:: MATERIAL PROVIDED ::

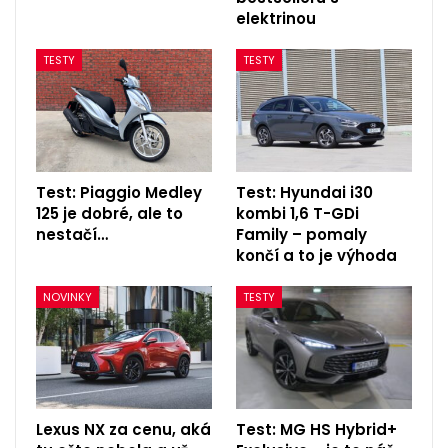
elektrinou
TESTY
TESTY
Test: Piaggio Medley
Test: Hyundai i30
125 je dobré, ale to
kombi 1,6 T-GDi
nestačí…
Family – pomaly
končí a to je výhoda
NOVINKY
TESTY
Lexus NX za cenu, aká
Test: MG HS Hybrid+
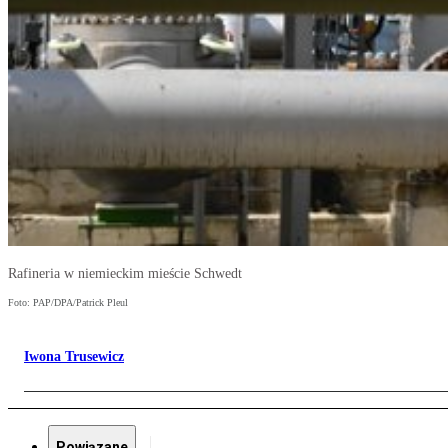
Rafineria w niemieckim mieście Schwedt
Foto: PAP/DPA/Patrick Pleul
Iwona Trusewicz
Powiązane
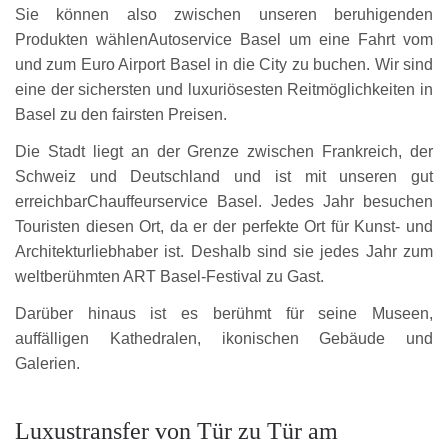
Sie können also zwischen unseren beruhigenden
Produkten wählenAutoservice Basel um eine Fahrt vom
und zum Euro Airport Basel in die City zu buchen. Wir sind
eine der sichersten und luxuriösesten Reitmöglichkeiten in
Basel zu den fairsten Preisen.
Die Stadt liegt an der Grenze zwischen Frankreich, der
Schweiz und Deutschland und ist mit unseren gut
erreichbarChauffeurservice Basel. Jedes Jahr besuchen
Touristen diesen Ort, da er der perfekte Ort für Kunst- und
Architekturliebhaber ist. Deshalb sind sie jedes Jahr zum
weltberühmten ART Basel-Festival zu Gast.
Darüber hinaus ist es berühmt für seine Museen,
auffälligen Kathedralen, ikonischen Gebäude und
Galerien.
Luxustransfer von Tür zu Tür am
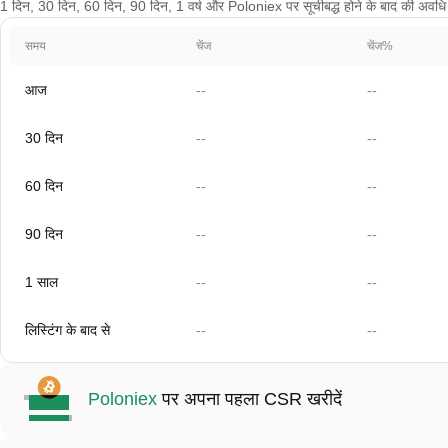
1 दिन, 30 दिन, 60 दिन, 90 दिन, 1 वर्ष और Poloniex पर सूचीबद्ध होने के बाद की अवधि के 
समय
चेंज
चेंज%
आज
--
--
30 दिन
--
--
60 दिन
--
--
90 दिन
--
--
1 साल
--
--
लिस्टिंग के बाद से
--
--
Poloniex
पर अपना पहला CSR खरीदें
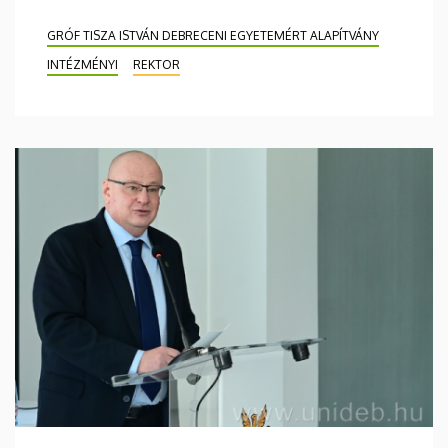
GRÓF TISZA ISTVÁN DEBRECENI EGYETEMÉRT ALAPÍTVÁNY
INTÉZMÉNYI
REKTOR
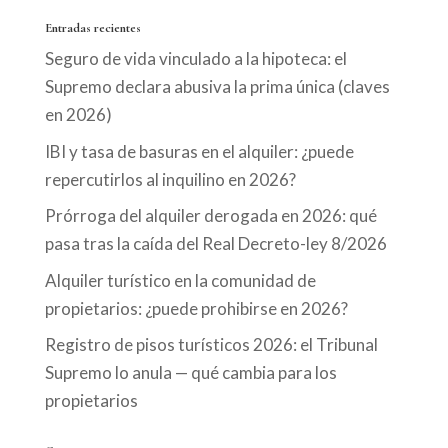
Entradas recientes
Seguro de vida vinculado a la hipoteca: el
Supremo declara abusiva la prima única (claves
en 2026)
IBI y tasa de basuras en el alquiler: ¿puede
repercutirlos al inquilino en 2026?
Prórroga del alquiler derogada en 2026: qué
pasa tras la caída del Real Decreto-ley 8/2026
Alquiler turístico en la comunidad de
propietarios: ¿puede prohibirse en 2026?
Registro de pisos turísticos 2026: el Tribunal
Supremo lo anula — qué cambia para los
propietarios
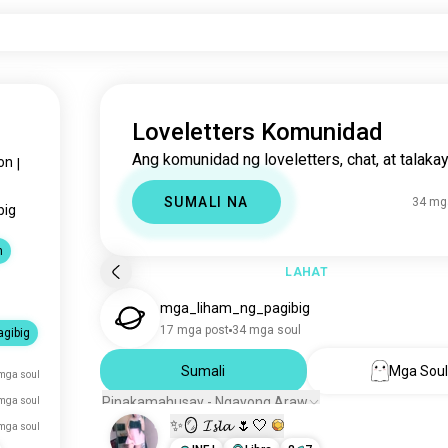
Loveletters Komunidad
Ang komunidad ng loveletters, chat, at talakay
on
|
SUMALI NA
34 mg
big
n
LAHAT
mga_liham_ng_pagibig
17 mga post
34 mga soul
gibig
Sumali
Mga Sou
mga soul
Pinakamahusay - Ngayong Araw
mga soul
✨🪞 𝓘𝓼𝓵𝓪 🌷🤍
mga soul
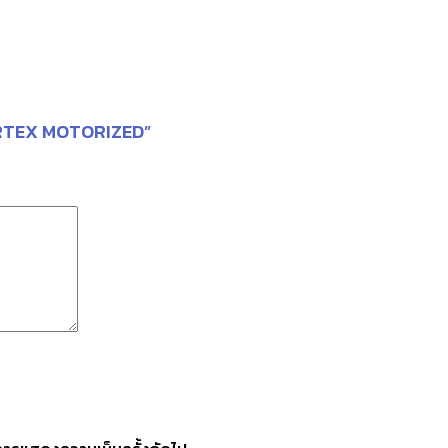
 VERTEX MOTORIZED”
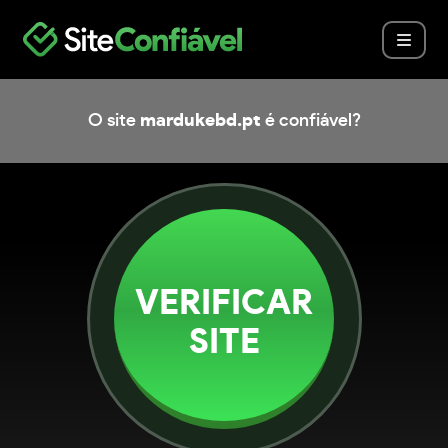
O site
mardukebd.pt
é confiável?
VERIFICAR
SITE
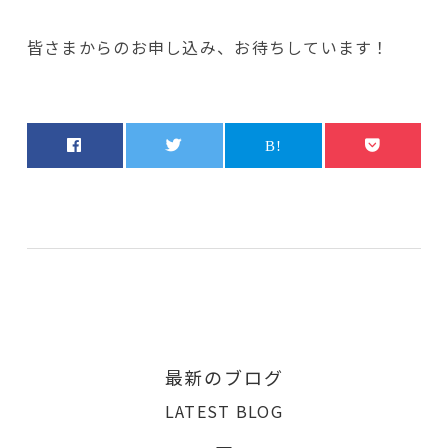
皆さまからのお申し込み、お待ちしています！
最新のブログ
LATEST BLOG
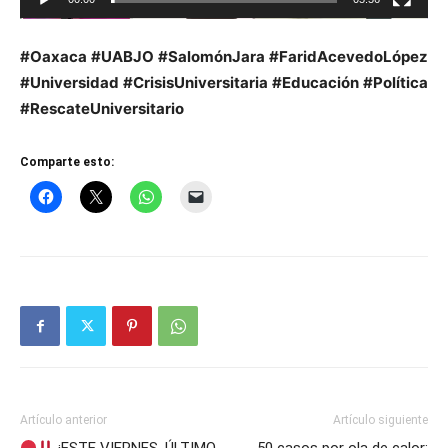
#Oaxaca #UABJO #SalomónJara #FaridAcevedoLópez
#Universidad #CrisisUniversitaria #Educación #Política
#RescateUniversitario
Comparte esto:
Artículo anterior
Artículo siguiente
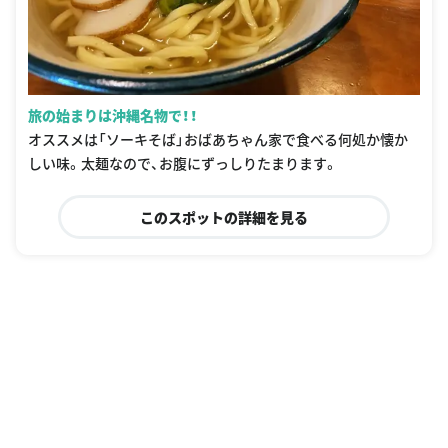
旅の始まりは沖縄名物で！！
オススメは「ソーキそば」おばあちゃん家で食べる何処か懐か
しい味。太麺なので、お腹にずっしりたまります。
このスポットの詳細を見る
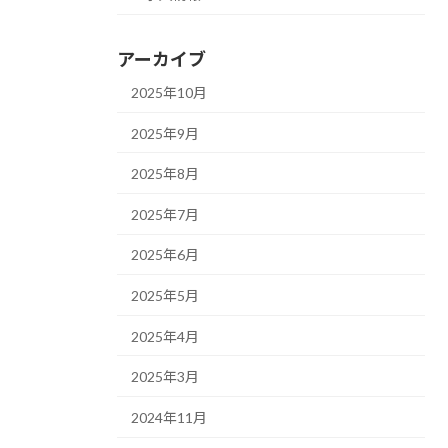
アーカイブ
2025年10月
2025年9月
2025年8月
2025年7月
2025年6月
2025年5月
2025年4月
2025年3月
2024年11月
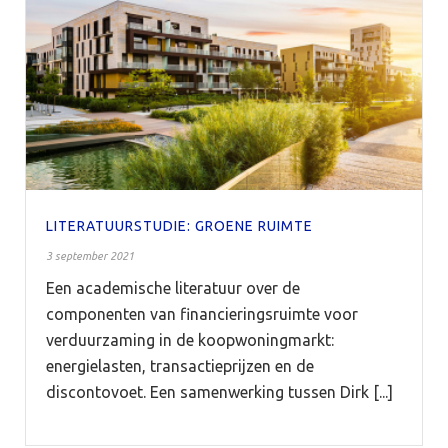
LITERATUURSTUDIE: GROENE RUIMTE
3 september 2021
Een academische literatuur over de
componenten van financieringsruimte voor
verduurzaming in de koopwoningmarkt:
energielasten, transactieprijzen en de
discontovoet. Een samenwerking tussen Dirk [...]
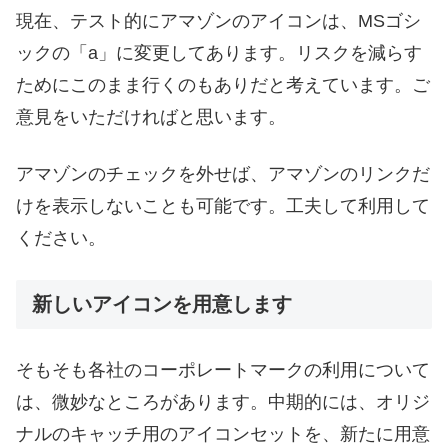
現在、テスト的にアマゾンのアイコンは、MSゴシ
ックの「a」に変更してあります。リスクを減らす
ためにこのまま行くのもありだと考えています。ご
意見をいただければと思います。
アマゾンのチェックを外せば、アマゾンのリンクだ
けを表示しないことも可能です。工夫して利用して
ください。
新しいアイコンを用意します
そもそも各社のコーポレートマークの利用について
は、微妙なところがあります。中期的には、オリジ
ナルのキャッチ用のアイコンセットを、新たに用意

:::

GOAL OF THE EXERCISE =>
An exact copy of the records above is required, leaving out the pictures.

FINISHED TASK =>
elektrinou
TESTY
TESTY
Test: Piaggio Medley
Test: Hyundai i30
125 je dobré, ale to
kombi 1,6 T-GDi
nestačí…
Family – pomaly
končí a to je výhoda
NOVINKY
TESTY
Lexus NX za cenu, aká
Test: MG HS Hybrid+
Rafineria w niemieckim mieście Schwedt
Foto: PAP/DPA/Patrick Pleul
Iwona Trusewicz
Powiązane
Sie können also zwischen unseren beruhigenden
Produkten wählenAutoservice Basel um eine Fahrt vom
und zum Euro Airport Basel in die City zu buchen. Wir sind
eine der sichersten und luxuriösesten Reitmöglichkeiten in
Basel zu den fairsten Preisen.
Die Stadt liegt an der Grenze zwischen Frankreich, der
Schweiz und Deutschland und ist mit unseren gut
erreichbarChauffeurservice Basel. Jedes Jahr besuchen
Touristen diesen Ort, da er der perfekte Ort für Kunst- und
Architekturliebhaber ist. Deshalb sind sie jedes Jahr zum
weltberühmten ART Basel-Festival zu Gast.
Darüber hinaus ist es berühmt für seine Museen,
auffälligen Kathedralen, ikonischen Gebäude und
Galerien.
Luxustransfer von Tür zu Tür am
1 दिन, 30 दिन, 60 दिन, 90 दिन, 1 वर्ष और Poloniex पर सूचीबद्ध होने के बाद की अवधि के 
समय
चेंज
चेंज%
आज
--
--
30 दिन
--
--
60 दिन
--
--
90 दिन
--
--
1 साल
--
--
लिस्टिंग के बाद से
--
--
Poloniex
पर अपना पहला CSR खरीदें
GRÓF TISZA ISTVÁN DEBRECENI EGYETEMÉRT ALAPÍTVÁNY
INTÉZMÉNYI
REKTOR
Entradas recientes
Seguro de vida vinculado a la hipoteca: el
Supremo declara abusiva la prima única (claves
en 2026)
IBI y tasa de basuras en el alquiler: ¿puede
repercutirlos al inquilino en 2026?
Prórroga del alquiler derogada en 2026: qué
pasa tras la caída del Real Decreto-ley 8/2026
Alquiler turístico en la comunidad de
propietarios: ¿puede prohibirse en 2026?
Registro de pisos turísticos 2026: el Tribunal
Supremo lo anula — qué cambia para los
propietarios
Loveletters Komunidad
Ang komunidad ng loveletters, chat, at talakay
on
|
SUMALI NA
34 mg
big
n
LAHAT
mga_liham_ng_pagibig
17 mga post
34 mga soul
gibig
Sumali
Mga Sou
mga soul
Pinakamahusay - Ngayong Araw
mga soul
✨🪞 𝓘𝓼𝓵𝓪 🌷🤍
mga soul
 VERTEX MOTORIZED”
O site
mardukebd.pt
é confiável?
VERIFICAR
SITE
皆さまからのお申し込み、お待ちしています！
最新のブログ
LATEST BLOG
#Oaxaca #UABJO #SalomónJara #FaridAcevedoLópez
#Universidad #CrisisUniversitaria #Educación #Política
#RescateUniversitario
Comparte esto:
Artículo anterior
Artículo siguiente
旅の始まりは沖縄名物で！！
オススメは「ソーキそば」おばあちゃん家で食べる何処か懐か
しい味。太麺なので、お腹にずっしりたまります。
このスポットの詳細を見る
アーカイブ
2025年10月
2025年9月
2025年8月
2025年7月
2025年6月
2025年5月
2025年4月
2025年3月
2024年11月
LITERATUURSTUDIE: GROENE RUIMTE
3 september 2021
Een academische literatuur over de
componenten van financieringsruimte voor
verduurzaming in de koopwoningmarkt:
energielasten, transactieprijzen en de
discontovoet. Een samenwerking tussen Dirk [...]
現在、テスト的にアマゾンのアイコンは、MSゴシ
ックの「a」に変更してあります。リスクを減らす
ためにこのまま行くのもありだと考えています。ご
意見をいただければと思います。
アマゾンのチェックを外せば、アマゾンのリンクだ
けを表示しないことも可能です。工夫して利用して
ください。
新しいアイコンを用意します
そもそも各社のコーポレートマークの利用について
は、微妙なところがあります。中期的には、オリジ
ナルのキャッチ用のアイコンセットを、新たに用意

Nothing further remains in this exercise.